Secondo il comunicato della Protezione Animale savonese, diversi animali sarebbero rimasti feriti alle zampe a causa proprio di ami e lenze abbandonate. In alcuni casi i poveri animali avrebbero inghiottito i “resti” abbandonati dai pescatori. Un cucciolo, riferiscono sempre dall’ENPA, si è dovuto operare d’urgenza per estrarre due ami e  la lenza che aveva ingoiato. Ami che si erano andati a conficcare nell’esofago.
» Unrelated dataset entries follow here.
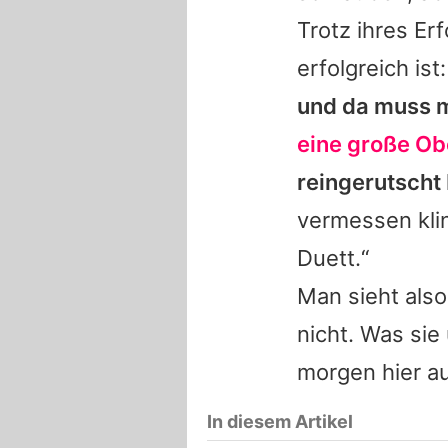
Trotz ihres Er
erfolgreich ist
und da muss m
eine große Ob
reingerutscht 
vermessen kli
Duett.“
Man sieht also
nicht. Was sie
morgen hier a
In diesem Artikel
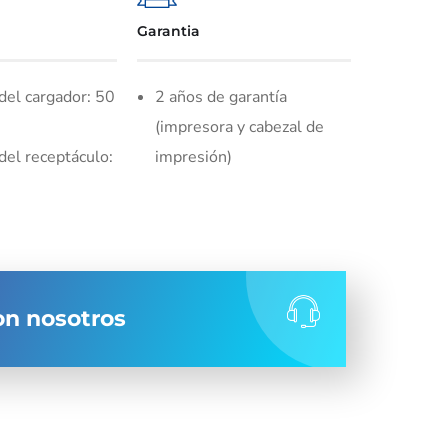
Garantia
del cargador: 50
2 años de garantía
(impresora y cabezal de
del receptáculo:
impresión)
n nosotros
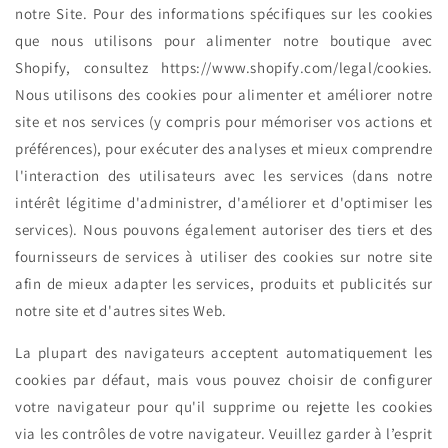
notre Site. Pour des informations spécifiques sur les cookies
que nous utilisons pour alimenter notre boutique avec
Shopify, consultez https://www.shopify.com/legal/cookies.
Nous utilisons des cookies pour alimenter et améliorer notre
site et nos services (y compris pour mémoriser vos actions et
préférences), pour exécuter des analyses et mieux comprendre
l'interaction des utilisateurs avec les services (dans notre
intérêt légitime d'administrer, d'améliorer et d'optimiser les
services). Nous pouvons également autoriser des tiers et des
fournisseurs de services à utiliser des cookies sur notre site
afin de mieux adapter les services, produits et publicités sur
notre site et d'autres sites Web.
La plupart des navigateurs acceptent automatiquement les
cookies par défaut, mais vous pouvez choisir de configurer
votre navigateur pour qu'il supprime ou rejette les cookies
via les contrôles de votre navigateur. Veuillez garder à l’esprit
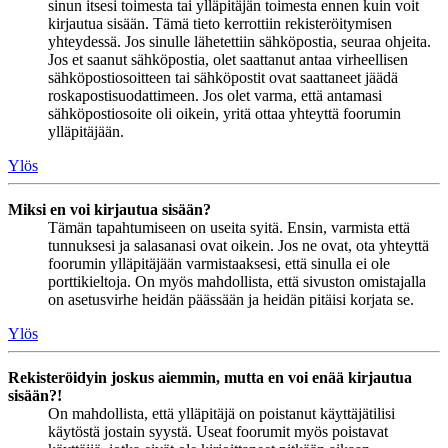
sinun itsesi toimesta tai ylläpitäjän toimesta ennen kuin voit
kirjautua sisään. Tämä tieto kerrottiin rekisteröitymisen
yhteydessä. Jos sinulle lähetettiin sähköpostia, seuraa ohjeita.
Jos et saanut sähköpostia, olet saattanut antaa virheellisen
sähköpostiosoitteen tai sähköpostit ovat saattaneet jäädä
roskapostisuodattimeen. Jos olet varma, että antamasi
sähköpostiosoite oli oikein, yritä ottaa yhteyttä foorumin
ylläpitäjään.
Ylös
Miksi en voi kirjautua sisään?
Tämän tapahtumiseen on useita syitä. Ensin, varmista että
tunnuksesi ja salasanasi ovat oikein. Jos ne ovat, ota yhteyttä
foorumin ylläpitäjään varmistaaksesi, että sinulla ei ole
porttikieltoja. On myös mahdollista, että sivuston omistajalla
on asetusvirhe heidän päässään ja heidän pitäisi korjata se.
Ylös
Rekisteröidyin joskus aiemmin, mutta en voi enää kirjautua
sisään?!
On mahdollista, että ylläpitäjä on poistanut käyttäjätilisi
käytöstä jostain syystä. Useat foorumit myös poistavat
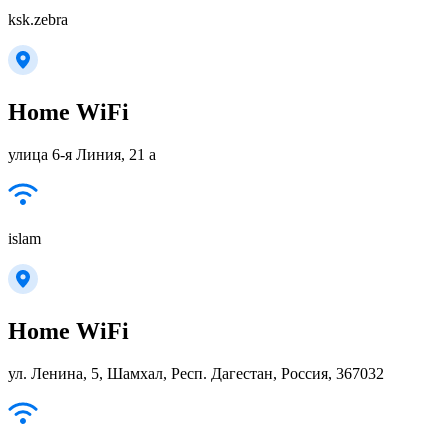
ksk.zebra
Home WiFi
улица 6-я Линия, 21 а
islam
Home WiFi
ул. Ленина, 5, Шамхал, Респ. Дагестан, Россия, 367032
L’ENPA sottolinea altresì il rischio nel quale potrebbero incorrere le persone, sebbene non siano stati ancora segnalati incidenti. La diffusione di tali arnesi è comunque estremamente pericolosa. Almeno 50 uccelli marini sono ogni anno recuperati dall’ENPA in quanto trafitti da ami o feriti da lenze ingarbugliate nei becchi, nelle zampe ed in altre parti del corpo.

Quello che la Protezione Animale chiede  alle Autorità comunali è la bonifica dell’area e l’emanazione di una Ordinanza restrittiva  dell’attività di pesca da terra. Secondo notizie in possesso dell’ENPA, sembra infatti che tali “ricordi” dei pescatori siano in realtà sorte di segnali sull’uso del tratto di spiaggia. In altri termini l’arenile verrebbe così marcato. Un tacito patto tra pescatori che si spartiscono in tal maniera tratti di litorale. In alcuni casi si tratta invece di lenze ed ami solo apparentemente abbandonate. Fissate a terra con una pietra, verranno controllate dopo alcune ore. In alcuni casi, però, il gioco delle correnti porta a terra il povero pesce agonizzante che diventerà così esca per altri animali.

Secondo l’ENPA la pesca da terra comporta danni significati. Certo non paragonabili all’impatto di quella professionale che si svolge in mare aperto, ma comunque gravemente incidenti sulle specie marine. Gli animalisti ricordano come due anni addietro, dietro pressioni della Comunità europea, si era iniziato a disciplinare l’attività prevedendo un apposito registro. Le pressioni della lobby dei pescatori, conclude nel suo comunicato l’ENPA, avrebbe però bloccato tutto.